Но добавила помягче:

– Зарабатывают они, конечно. Ничего не скажешь. Особенно на паспортах, – и выплеснула талую воду из банки в ведро с углем.

– Эх, лучше бы в Шерстобитово уехал! – хлопнул он себя по колену. – Ну, до Шерстобитова денег не хватило. Здесь, в Буяне вылез, пр-р-роклятье.

– А что ж без денег-то поехал? – поразилась Бронислава.

– А-а. Жена выгнала. В чём был. Без копейки… У друзей, по ходу жизни, перехватил. Бутылку красненькой с одним на вокзале выпили, у меня ж копейки остались! Думал, с шофёром договорюсь по-хорошему: чтоб до Шерстобитова довёз. Нет, тут высадил!.. Но я его вычислил, шофёра: скрытый кержак, между прочим. Судя по генетическому упрямству и врождённой непреклонности.

– …Как же ты теперь? – спросила Бронислава.

И отмечала, разглядывая его обстоятельно:

– Вон, как тебя колотун бьёт… Промёрз до кишок в обувке-то нарошинской… Ботинки на тебе холодные, как копыты. Ноги, поди, в них совсем околели.

– Ничего, не сильно. Они всё-таки в газете! В «Независимой».

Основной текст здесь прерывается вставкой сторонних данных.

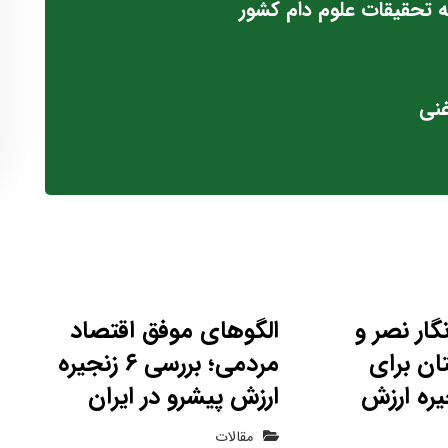
سه تحقیقات علوم دام کشور
غنی
گار نصر و
الگوهای موفق اقتصاد
ان برای
مردمی؛ بررسی ۶ زنجیره
یره ارزش
ارزش پیشرو در ایران
مقالات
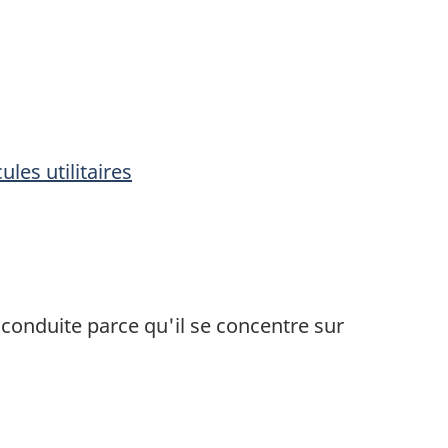
les utilitaires
a conduite parce qu'il se concentre sur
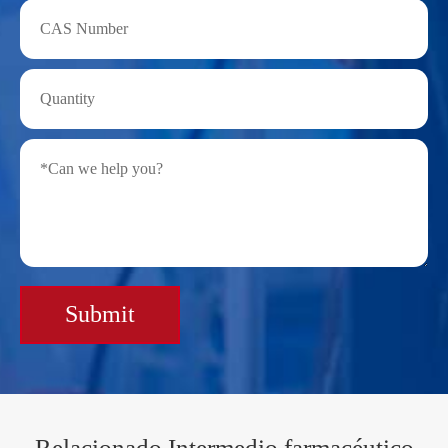
Submit
Relacionado Intermedio farmacéutico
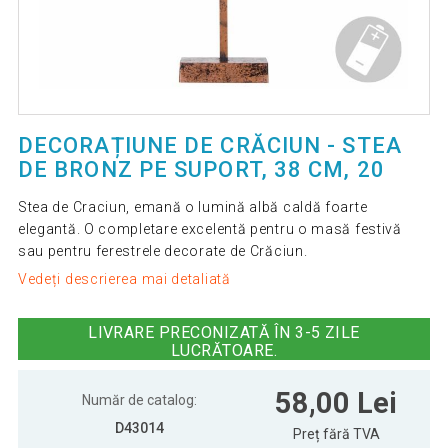
DECORAȚIUNE DE CRĂCIUN - STEA
DE BRONZ PE SUPORT, 38 CM, 20
Stea de Craciun, emană o lumină albă caldă foarte
elegantă. O completare excelentă pentru o masă festivă
sau pentru ferestrele decorate de Crăciun.
Vedeți descrierea mai detaliată
LIVRARE PRECONIZATĂ ÎN 3-5 ZILE
LUCRĂTOARE.
58,00 Lei
Număr de catalog:
D43014
Preț fără TVA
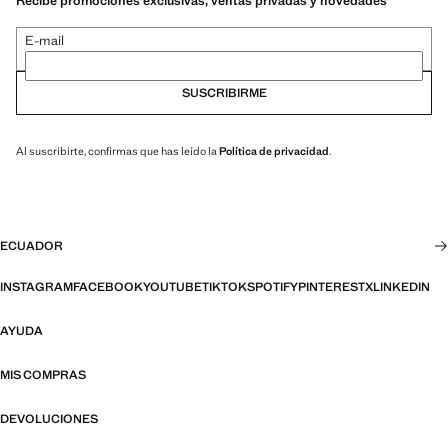
Recibe promociones exclusivas, ventas privadas y novedades
E-mail
SUSCRIBIRME
Al suscribirte, confirmas que has leído la
Política de privacidad
.
ECUADOR
INSTAGRAM
FACEBOOK
YOUTUBE
TIKTOK
SPOTIFY
PINTEREST
X
LINKEDIN
AYUDA
MIS COMPRAS
DEVOLUCIONES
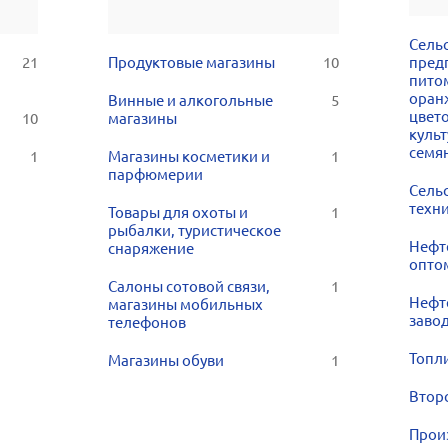
Сель
21
Продуктовые магазины
10
пред
пито
оран
Винные и алкогольные
5
цвет
10
магазины
культ
семя
1
Магазины косметики и
1
парфюмерии
Сель
техн
Товары для охоты и
1
рыбалки, туристическое
Нефт
снаряжение
опто
Салоны сотовой связи,
1
Нефт
магазины мобильных
заво
телефонов
Топл
Магазины обуви
1
Втор
Прои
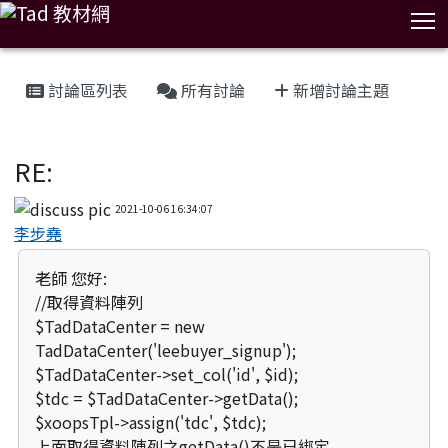
T
:::
討論區列表
所有討論
新增討論主題
「PHP全端開發」線上課程討論區
RE:
2021-10-06 16:34:07
李步堯
老師 您好:
//取得資料陣列
$TadDataCenter = new
TadDataCenter('leebuyer_signup');
$TadDataCenter->set_col('id', $id);
$tdc = $TadDataCenter->getData();
$xoopsTpl->assign('tdc', $tdc);
上面取得資料陣列之getData()不是已綁定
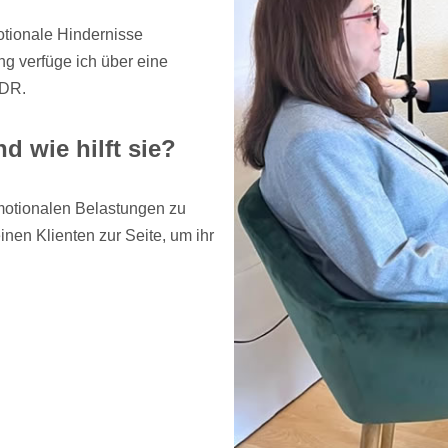
otionale Hindernisse
g verfüge ich über eine
MDR.
 wie hilft sie?
motionalen Belastungen zu
inen Klienten zur Seite, um ihr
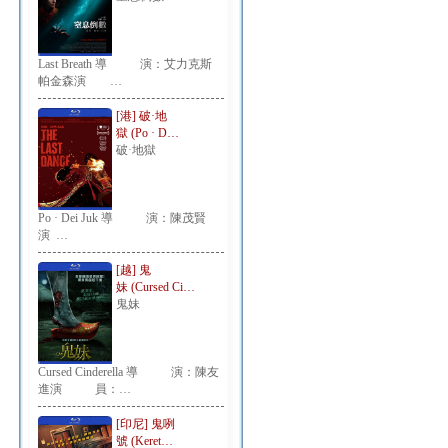
Last Breath 導 演：艾力克斯
帕金森演 …
[港] 破·地
獄 (Po · D…
破·地獄
Po · Dei Juk 導 演：陳茂賢
演 …
[越] 鬼
妹 (Cursed Ci…
鬼妹
Cursed Cinderella 導 演：陳友
進演 員：…
[印尼] 鬼咧
號 (Keret…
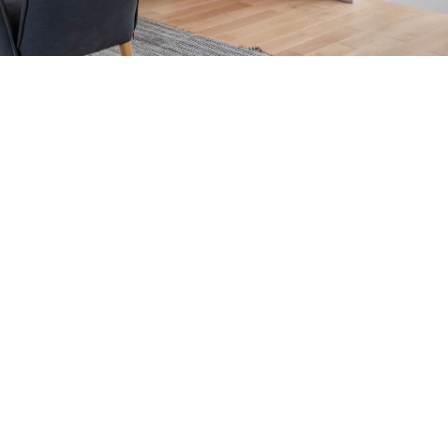
Petite Surface
Piscine
Question De Style
Renovation
Revue De Week End
Tiny House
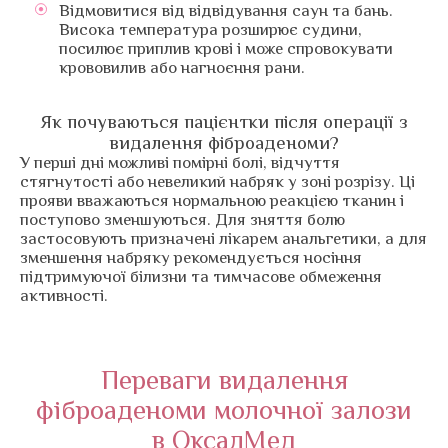
Відмовитися від відвідування саун та бань.
Висока температура розширює судини,
посилює приплив крові і може спровокувати
крововилив або нагноєння рани.
Як почуваються пацієнтки після операції з
видалення фіброаденоми?
У перші дні можливі помірні болі, відчуття
стягнутості або невеликий набряк у зоні розрізу. Ці
прояви вважаються нормальною реакцією тканин і
поступово зменшуються. Для зняття болю
застосовують призначені лікарем анальгетики, а для
зменшення набряку рекомендується носіння
підтримуючої білизни та тимчасове обмеження
активності.
Переваги видалення
фіброаденоми молочної залози
в ОксалМед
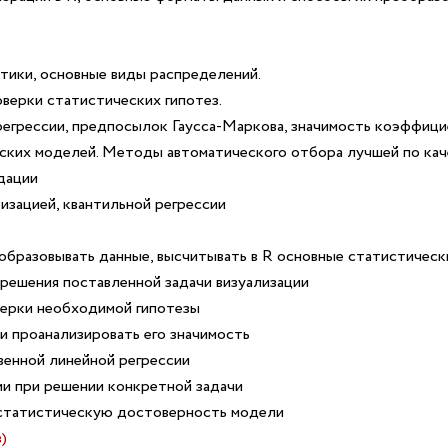
тики, основные виды распределений.
оверки статистических гипотез.
егрессии, предпосылок Гаусса-Маркова, значимость коэффици
еских моделей. Методы автоматического отбора лучшей по ка
дации
изацией, квантильной регрессии
образовывать данные, высчитывать в R основные статистическ
решения поставленной задачи визуализации
ерки необходимой гипотезы
и проанализировать его значимость
венной линейной регрессии
и при решении конкретной задачи
статистическую достоверность модели
)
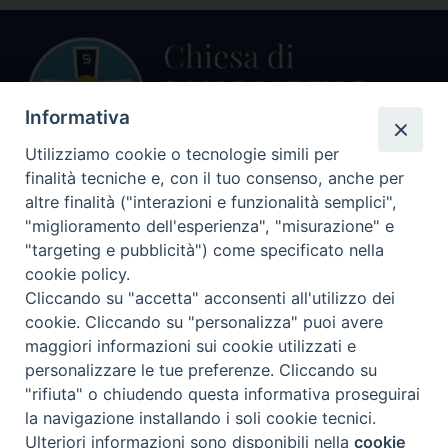
Informativa
Utilizziamo cookie o tecnologie simili per
finalità tecniche e, con il tuo consenso, anche per
Centralino Curia Vescovile
altre finalità ("interazioni e funzionalità semplici",
0541 913711
"miglioramento dell'esperienza", "misurazione" e
"targeting e pubblicità") come specificato nella
Indirizzo
cookie policy.
Piazza Giovani Paolo II, 1
Cliccando su "accetta" acconsenti all'utilizzo dei
47864 PENNABILLI (RN)
cookie. Cliccando su "personalizza" puoi avere
maggiori informazioni sui cookie utilizzati e
Seguici su
personalizzare le tue preferenze. Cliccando su
Facebook
Instagram
LinkedIn
X
YouTube
Feed
"rifiuta" o chiudendo questa informativa proseguirai
Informativa sulla Privacy
la navigazione installando i soli cookie tecnici.
Ulteriori informazioni sono disponibili nella
cookie
Preferenze Cookie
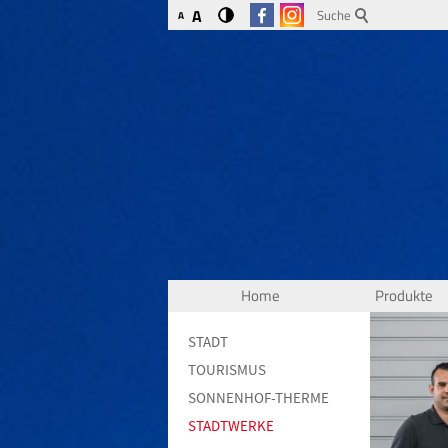
A
Suche
A
Home
Produkte
STADT
TOURISMUS
SONNENHOF-THERME
STADTWERKE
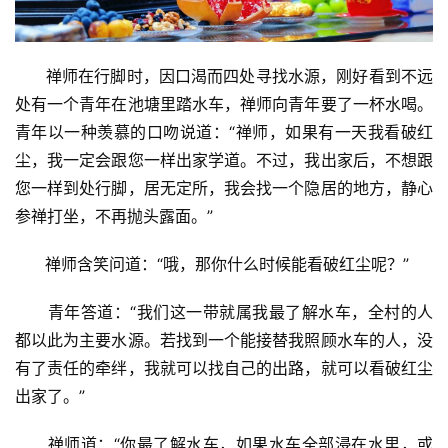
      禅师在行脚时，因口渴而四处寻找水源，刚好看到不远
处有一个青年在池塘里踏水车，禅师向青年要了一杯水喝。
青年以一种羡慕的口吻说道：“禅师，如果有一天我看破红
尘，我一定会跟您一样出家学道。不过，我出家后，不想跟
您一样到处行脚，居无定所，我会找一个隐居的地方，静心
参禅打坐，不再抛头露面。”
      禅师含笑问道：“哦，那你什么时候能看破红尘呢？”
      青年答道：“我们这一带就属我最了解水车，全村的人
都以此为主要水源。若找到一个能接替我照顾水车的人，没
有了责任的牵绊，我就可以找自己的出路，就可以看破红尘
出家了。”
      禅师道：“你最了解水车，如果水车全部浸在水里，或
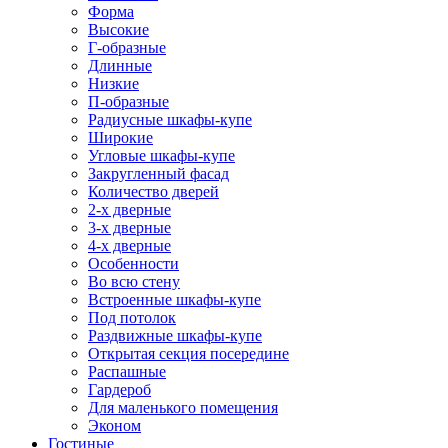
Форма
Высокие
Г-образные
Длинные
Низкие
П-образные
Радиусные шкафы-купе
Широкие
Угловые шкафы-купе
Закругленный фасад
Количество дверей
2-х дверные
3-х дверные
4-х дверные
Особенности
Во всю стену
Встроенные шкафы-купе
Под потолок
Раздвижные шкафы-купе
Открытая секция посередине
Распашные
Гардероб
Для маленького помещения
Эконом
Гостиные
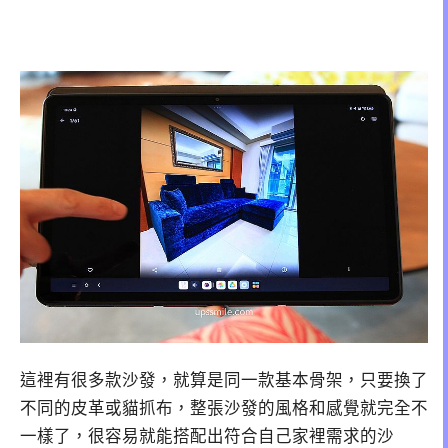
這裡有很多款沙發，就算是同一款基本骨架，只要換了
不同的皮革或貓抓布，整張沙發的風格和感覺就完全不
一樣了，很容易就能搭配出符合自己家裡需求的沙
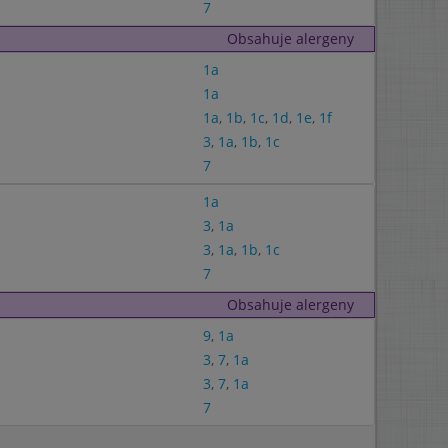
7
Obsahuje alergeny
1a
1a
1a
,
1b
,
1c
,
1d
,
1e
,
1f
3
,
1a
,
1b
,
1c
7
1a
3
,
1a
3
,
1a
,
1b
,
1c
7
Obsahuje alergeny
9
,
1a
3
,
7
,
1a
3
,
7
,
1a
7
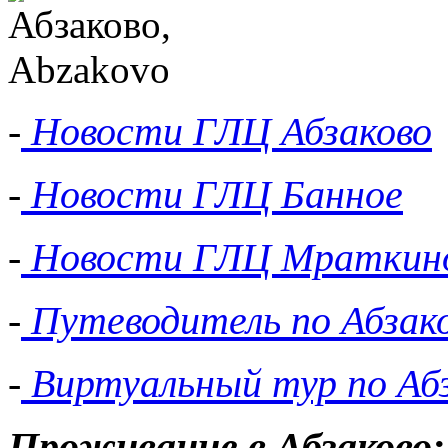
-
Новости ГЛЦ Абзаково
-
Новости ГЛЦ Банное
-
Новости ГЛЦ Мраткин
-
Путеводитель по Абзак
-
Виртуальный тур по Аб
Проживание в Абзаково:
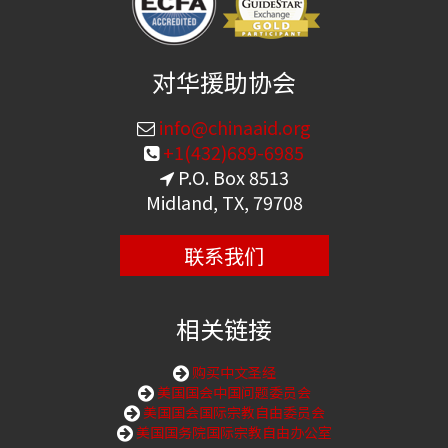
对华援助协会
info@chinaaid.org
+1(432)689-6985
P.O. Box 8513
Midland, TX, 79708
联系我们
相关链接
购买中文圣经
美国国会中国问题委员会
美国国会国际宗教自由委员会
美国国务院国际宗教自由办公室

– А лицо-то наморозил, батюшки-светы! – сокрушалась Бронислава. – В пятнах лицо… Ты барсучьим салом смажь! Обязательно. А то лентами кожа сойдёт. Чего тебе линять-то? Не змей ты, не уж: человек.

– Я три дня н-н-не ел! – зло и тонко выговорил Кеша. – Три дня! Был бы гад, в спячку бы ушёл. С концами.

Бронислава, неожиданно для себя, принялась оправдываться:

– Я дома ем. Нету у меня тут… У меня дома всё. Я с собой не беру… А так-то – не жалко бы, конечно.

И ей стало неловко оттого, что она сытая, и что пальто на ней – тёплое, хоть и не новое. А новое, синее, она берегла, чтоб не выцвело: надевала в каждую зиму раза по два, не больше.

Он повернул к ней озабоченное тонкогубое лицо.

– Слушай, забери меня к себе! – с раздражением потребовал он.